*BBC News
A presença de cerca de 20 mil garimpeiros na Terra Indígena Yanomami durante a pandemia do novo coronavírus e a frágil assistência de saúde no território ameaçam fazer com que até 40% dos indígenas que moram perto das minas ilegais se infectem com a doença.
Nesse cenário, o grupo poderia perder até 6,5% dos seus integrantes, tornando-se uma das populações mais impactadas pela covid-19 em todo o mundo.
As análises estão em um estudo produzido pela Universidade Federal de Minas Gerais (UFMG) e pelo Instituto Socioambiental (ISA), que classifica os yanomami como “o povo mais vulnerável à pandemia de toda a Amazônia brasileira”.
Segundo a pesquisa, revisada pela Fundação Oswaldo Cruz (Fiocruz), a etnia corre o risco de sofrer um “genocídio com a cumplicidade do Estado brasileiro” caso não se tomem medidas urgentes para expulsar os garimpeiros e melhorar a assistência médica às comunidades.
Até a última segunda-feira (01/06), havia 55 casos confirmados de covid-19 entre os povos yanomami e ye’kwana e três mortes, segundo a Rede Pró-Yanomami e Ye’kwana, que abarca pesquisadores e apoiadores dos grupos.
A primeira morte ocorreu em 19 de abril e vitimou um jovem de 15 anos.
Com área equivalente à Portugal, a Terra Indígena Yanomami abriga cerca de 27.398 membros dos povos yanomami e ye’kwana, espalhados por 331 aldeias.
O território ocupa porções do Amazonas e de Roraima e se estende por boa parte da fronteira do Brasil com a Venezuela.
Rica em depósitos de ouro, a área é alvo de garimpeiros desde pelo menos a década de 1980 — atividade que não foi suspensa nem mesmo após a demarcação da terra indígena, em 1992.
Prioridades para combater a doença
Para o engenheiro agrônomo Antonio Oviedo, pesquisador do ISA que participou do estudo, o governo deveria priorizar duas ações para impedir o avanço da covid-19 no território.
Uma seria expulsar imediatamente os garimpeiros, o que limitaria a possibilidade de novos contatos e infecções nas aldeias.
A outra seria “fazer a busca ativa de casos” no território para testar e isolar pacientes o quanto antes. Hoje, os serviços de saúde só agem quando procurados pelas comunidades.
Origem de epidemias
Vice-presidente da Hutukara Associação Yanomami, principal organização indígena da etnia, Dario Kopenawa diz à BBC News Brasil que as comunidades estão tentando se isolar e evitando idas à cidade, mas que o trânsito de garimpeiros compromete a eficácia da estratégia.
Segundo ele, as infecções entre os yanomami ocorridas até agora têm relação com os garimpeiros.

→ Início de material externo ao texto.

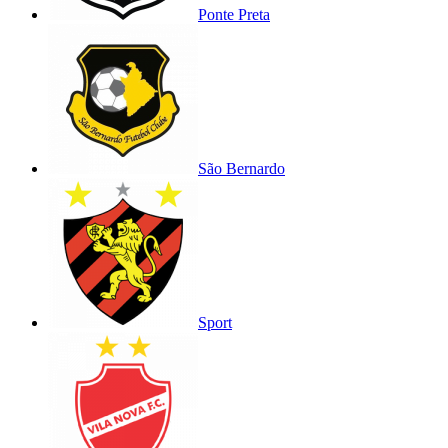
Ponte Preta
São Bernardo
Sport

Kopenawa afirma que, na filosofia da etnia, a cobiça humana por riquezas subterrâneas é associada ao surgimento de várias epidemias mortíferas como a covid-19. Na língua yanomami, essas doenças são conhecidas como xawara.
“Nosso criador, Omama, colocou as xawara embaixo da terra. Quando alguém fura o solo atrás de minérios, petróleo e gás, elas podem sair de lá e se espalhar entre humanos”, diz ele.
Kopenawa é filho do xamã Davi Kopenawa, presidente da Hutukara e um dos mais conhecidos líderes indígenas do Brasil.
Ele afirma que o pai está isolado em sua comunidade e, a exemplo de outros xamãs da etnia, tem trabalhado intensamente para “enfraquecer os efeitos da doença e para que ela volte ao lugar de onde saiu”.